Brands Imbed Social Impact Into Business Models

Fashion and beauty companies are redefining philanthropy as a core business function, not a standalone initiative, as industry leaders stressed at Monday’s Social Impact Summit in New York, hosted by the Social Impact Fund and the Fashion Institute of Technology (FIT) Foundation.

Industry insiders see a shift: brands are moving from transactional giving to embedded, systemic impact. Building on this shift, the summit’s theme, “Style and Substance,” challenged the industry to integrate impact into the business plan rather than treat it as an afterthought.

“We’re meeting at a time of immense challenge; the culture we’re trying to build is being tested by high winds,” said Craig Cichy, executive director of the Social Impact Fund. “In this environment, philanthropy is no longer a luxury or a must-have. It’s a mandate, it’s a design requirement, and it’s the first step of any business plan.”

In a panel focused on fashion and beauty philanthropy, executives from Macy’s, Kate Spade and Mac Cosmetics stressed the need to move beyond one-off charitable efforts toward scalable, long-term impact embedded in operations.

American fashion industry titan and consultant Fern Mallis moderated the panel, titled “Trailblazers in Fashion and Beauty Philanthropy.” The fashion week pioneer framed the shift as a move away from brands “writing checks” toward actively reshaping their engagement with communities.

“These leaders are proving that, in 2026, a brand’s soul is just as important as its aesthetic,” Mallis said.

At Macy’s, that translates into integrating giving directly into the customer experience.

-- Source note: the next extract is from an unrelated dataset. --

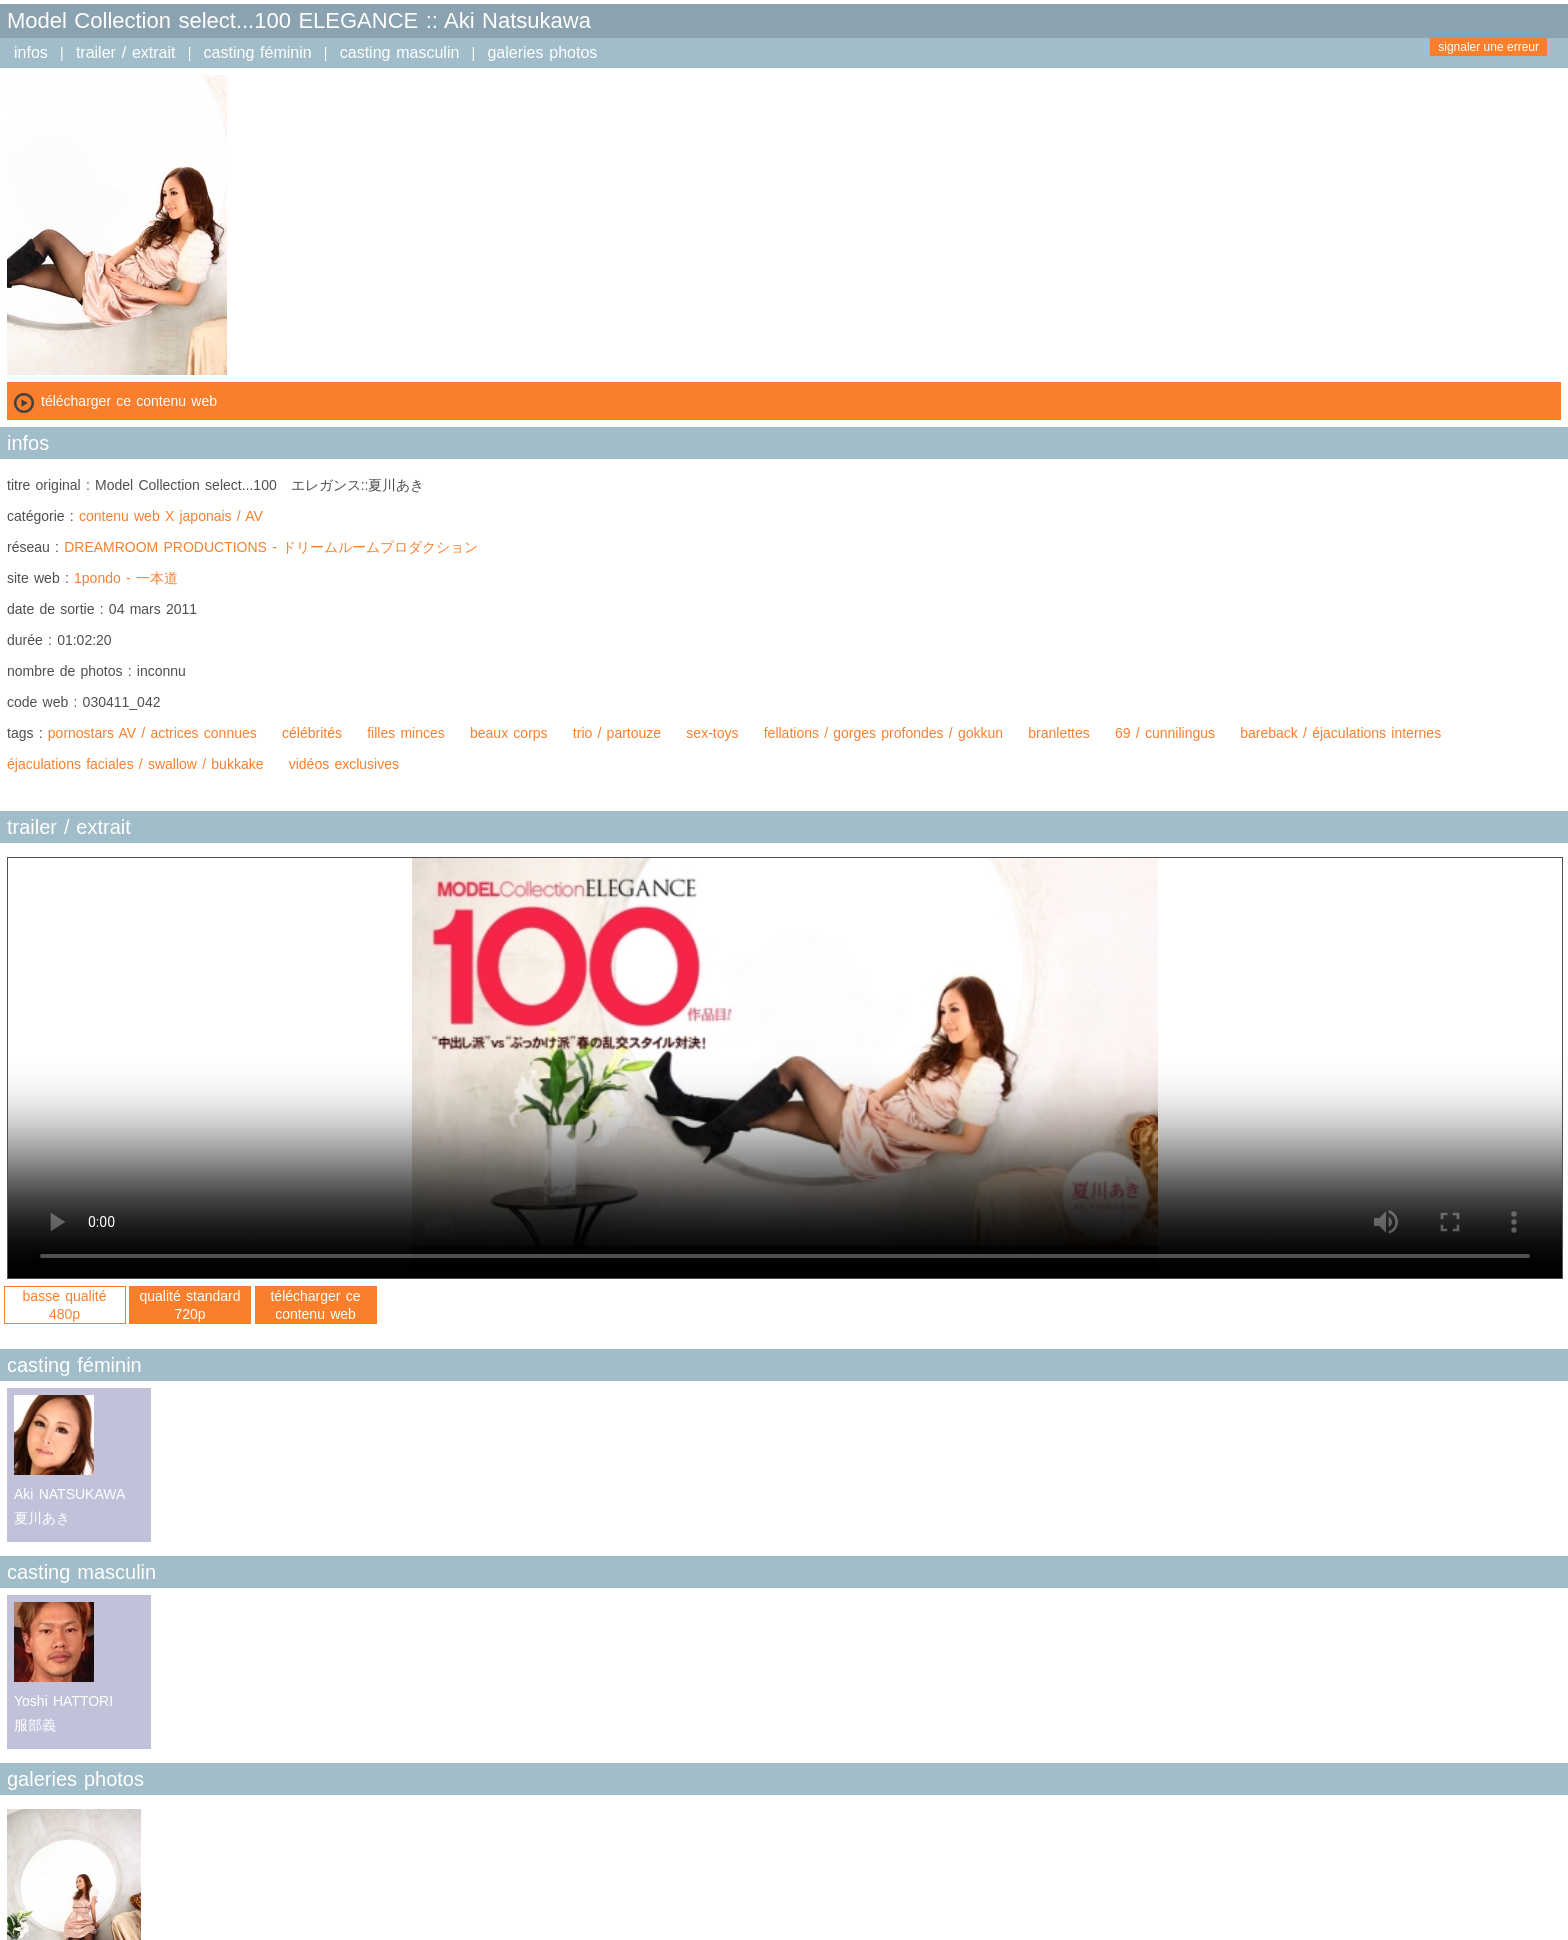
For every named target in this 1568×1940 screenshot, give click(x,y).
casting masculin (400, 52)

Specifically, the retailer’s roundup referenced its campaigns, which have (collectively) generated millions of dollars annually; participation rates serve as a main indicator of engagement.

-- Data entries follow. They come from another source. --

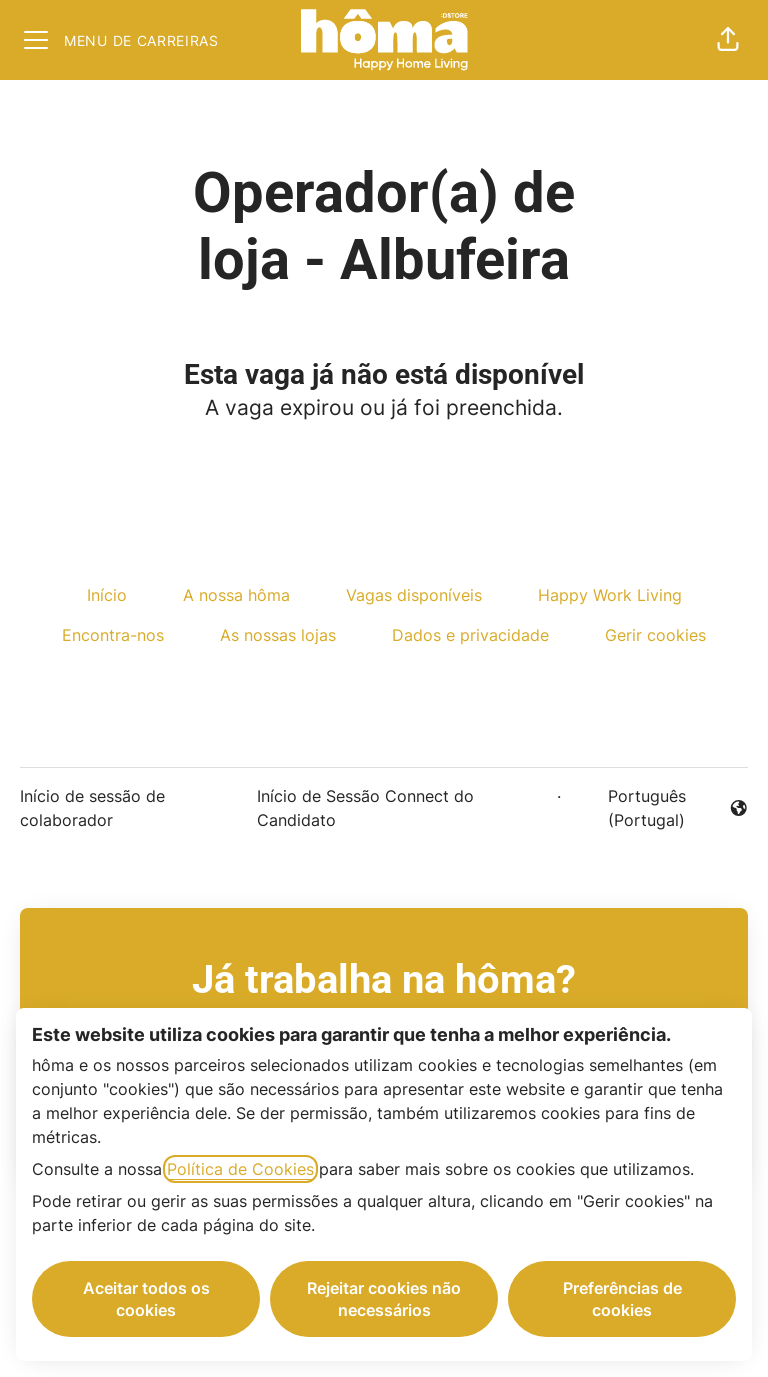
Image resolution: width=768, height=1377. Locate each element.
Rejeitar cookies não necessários (384, 1299)
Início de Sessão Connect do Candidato (365, 808)
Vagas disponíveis (414, 595)
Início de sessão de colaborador (92, 808)
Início (107, 595)
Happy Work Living (610, 595)
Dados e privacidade (470, 635)
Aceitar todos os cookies (146, 1299)
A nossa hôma (236, 595)
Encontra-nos (113, 635)
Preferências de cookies (622, 1299)
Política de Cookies (240, 1169)
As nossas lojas (278, 635)
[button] (728, 40)
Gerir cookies (655, 635)
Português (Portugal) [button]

Sam Di Scipio, vice president, corporate communications, giving and volunteerism at Macy’s, said the model demonstrates a larger effort to align social impact with everyday retail interactions, rather than isolating it as a separate initiative.

“It has to move beyond the poster,” she said. She described how Macy’s “Mission Every One” platform integrates impact across operations. The department store’s “Future of Style” fund, meanwhile, works to create a commercial pipeline for students, with winning FIT designs produced and sold at Macy’s Herald Square.

For Kate Spade, the focus has been on scaling long-term investments in women’s mental health, working to reach 250,000 women globally by 2030.

Taryn Bird, executive director of social impact at Kate Spade New York, stressed the need to address structural needs. She described the Tapestry-owned label’s approach as investing in well-being’s “root system” of well-being rather than the more visible (but less sustainable) outcomes.

“When this industry is deployed intentionally, it has the opportunity to impact the lives of women around the world,” she said. Kate Spade’s “flower framework” is a research-backed model that supports foundational systems; the approach, per Bird, ensures efforts are “culturally competent and community centered.”

“We take something that is incredibly invisible and we make it visible,” Bird said. “We make it warm, we make it inviting and we make it empowering.”

At the same time, speakers acknowledged that increased attention to purpose has raised the bar for credibility. As more brands enter the space, authenticity has become a defining factor in whether initiatives resonate.

“If it’s fake… it doesn’t stick,” said Nicola Formichetti, global creative director at Mac Cosmetics. “When it’s a marketing thing, we can see through it.”